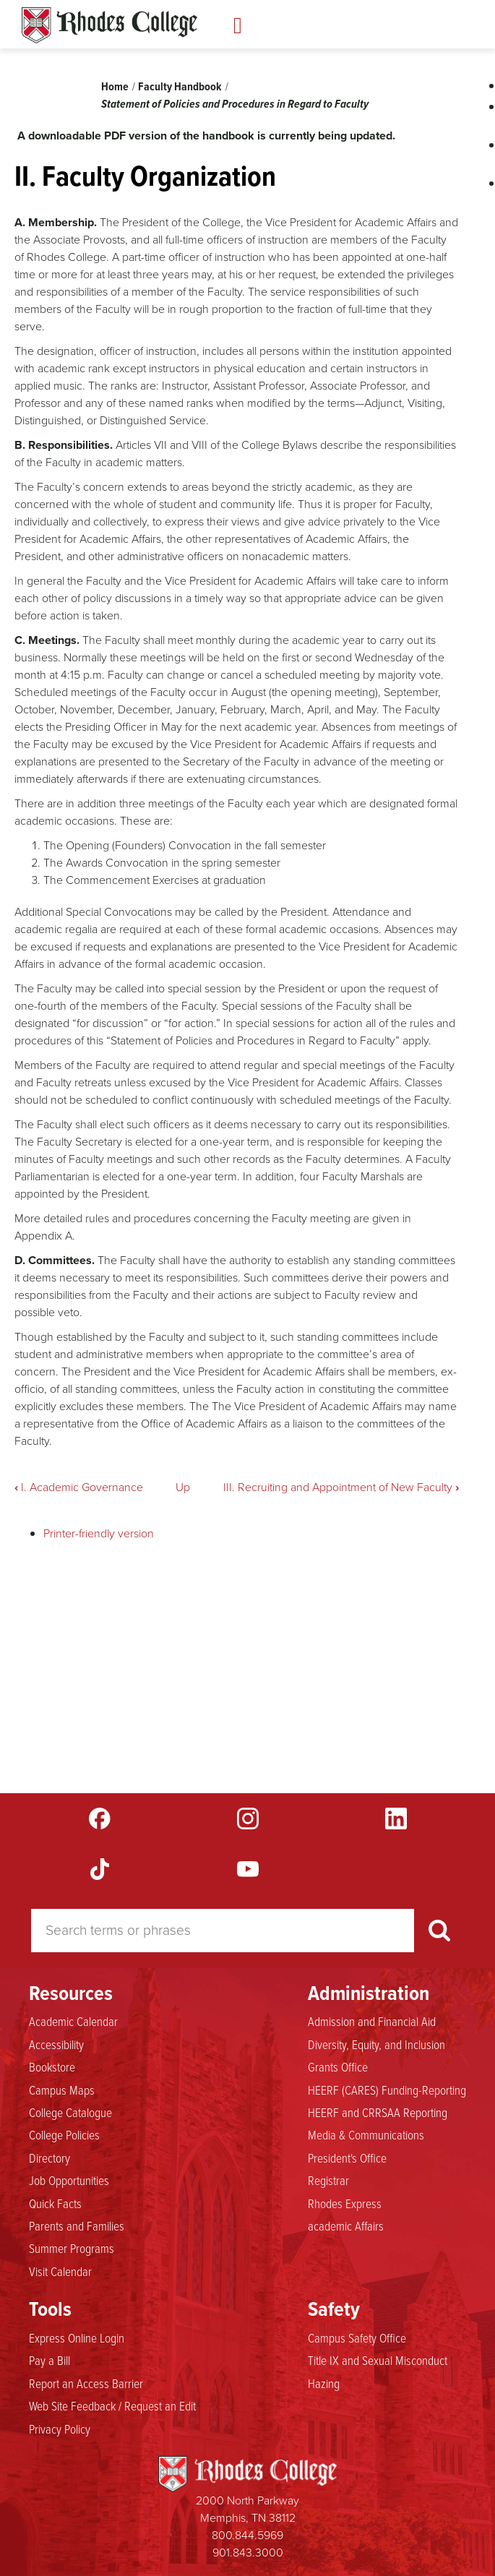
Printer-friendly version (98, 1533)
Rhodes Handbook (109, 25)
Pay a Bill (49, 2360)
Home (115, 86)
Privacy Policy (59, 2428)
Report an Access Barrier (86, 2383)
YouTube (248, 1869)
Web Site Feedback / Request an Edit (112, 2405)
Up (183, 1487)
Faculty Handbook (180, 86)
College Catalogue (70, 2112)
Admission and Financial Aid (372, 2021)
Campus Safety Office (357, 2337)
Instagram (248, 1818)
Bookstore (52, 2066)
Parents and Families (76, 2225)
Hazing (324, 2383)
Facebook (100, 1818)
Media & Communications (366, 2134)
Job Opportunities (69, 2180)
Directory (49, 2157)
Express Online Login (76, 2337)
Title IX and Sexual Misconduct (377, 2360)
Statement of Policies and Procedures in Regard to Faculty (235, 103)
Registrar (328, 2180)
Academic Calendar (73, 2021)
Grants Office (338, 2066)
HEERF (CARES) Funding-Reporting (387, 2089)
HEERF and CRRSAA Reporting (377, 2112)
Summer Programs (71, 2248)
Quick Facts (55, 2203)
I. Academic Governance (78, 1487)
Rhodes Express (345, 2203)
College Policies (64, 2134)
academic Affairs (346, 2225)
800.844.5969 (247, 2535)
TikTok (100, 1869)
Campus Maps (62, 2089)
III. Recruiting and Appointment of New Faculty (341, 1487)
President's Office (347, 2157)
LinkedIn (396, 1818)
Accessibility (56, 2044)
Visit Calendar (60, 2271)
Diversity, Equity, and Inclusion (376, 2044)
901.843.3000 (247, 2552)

---

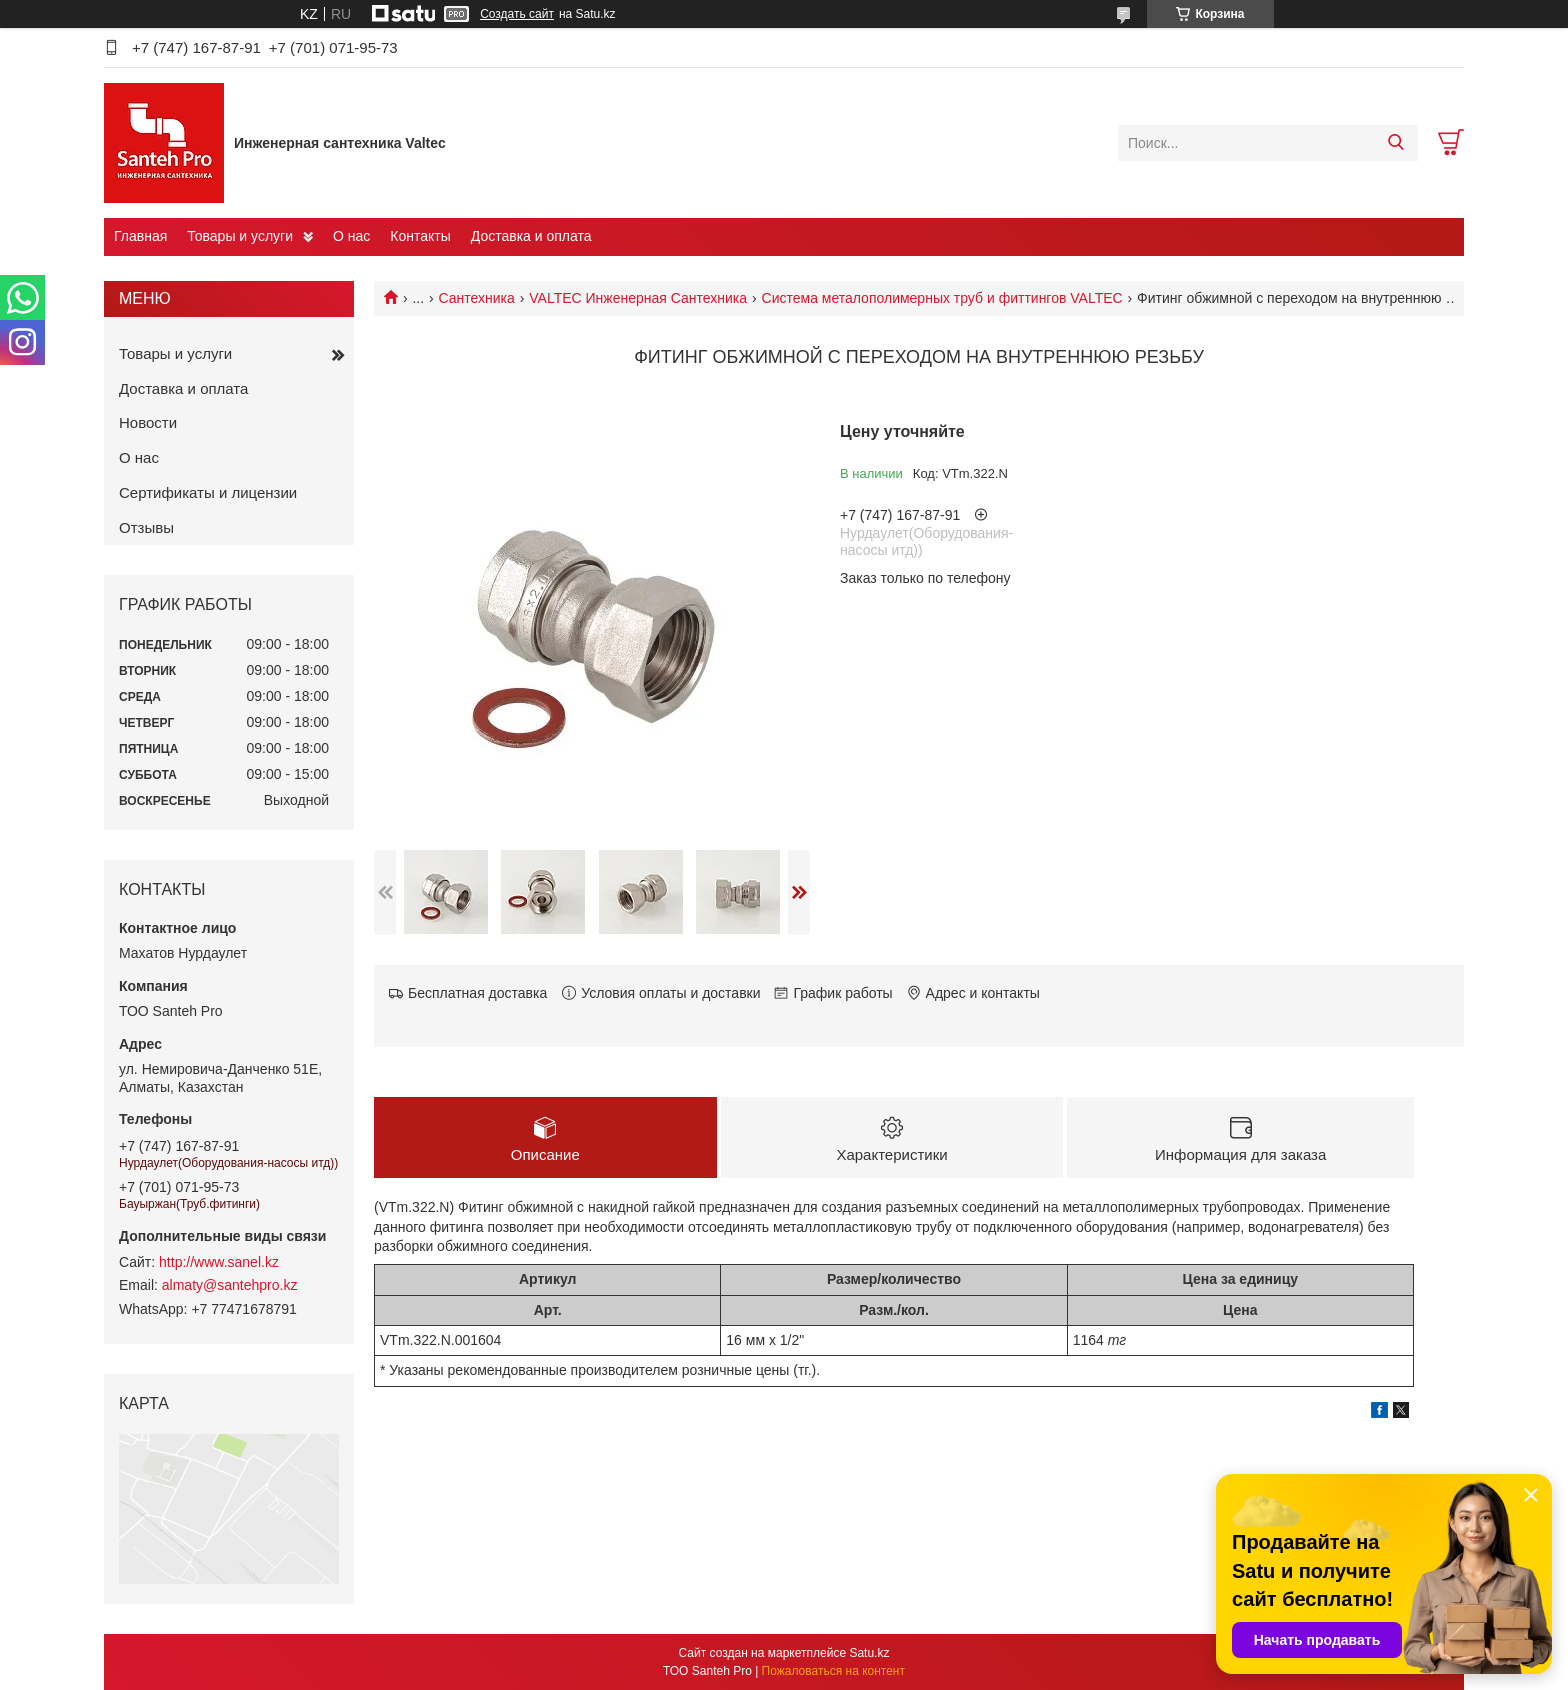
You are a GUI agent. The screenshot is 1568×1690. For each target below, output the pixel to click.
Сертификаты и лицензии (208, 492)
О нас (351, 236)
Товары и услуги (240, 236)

*Task brief*. Starting at the line that has "Printer-friendly version (98, 1533)" and ending at the line that has "Express Online Login (76, 2337)", please write out the lines above exactly, leaving out all others.

*Your response*.
Printer-friendly version (98, 1533)
Rhodes Handbook (109, 25)
Pay a Bill (49, 2360)
Home (115, 86)
Privacy Policy (59, 2428)
Report an Access Barrier (86, 2383)
YouTube (248, 1869)
Web Site Feedback / Request an Edit (112, 2405)
Up (183, 1487)
Faculty Handbook (180, 86)
College Catalogue (70, 2112)
Admission and Financial Aid (372, 2021)
Campus Safety Office (357, 2337)
Instagram (248, 1818)
Bookstore (52, 2066)
Parents and Families (76, 2225)
Hazing (324, 2383)
Facebook (100, 1818)
Media & Communications (366, 2134)
Job Opportunities (69, 2180)
Directory (49, 2157)
Express Online Login (76, 2337)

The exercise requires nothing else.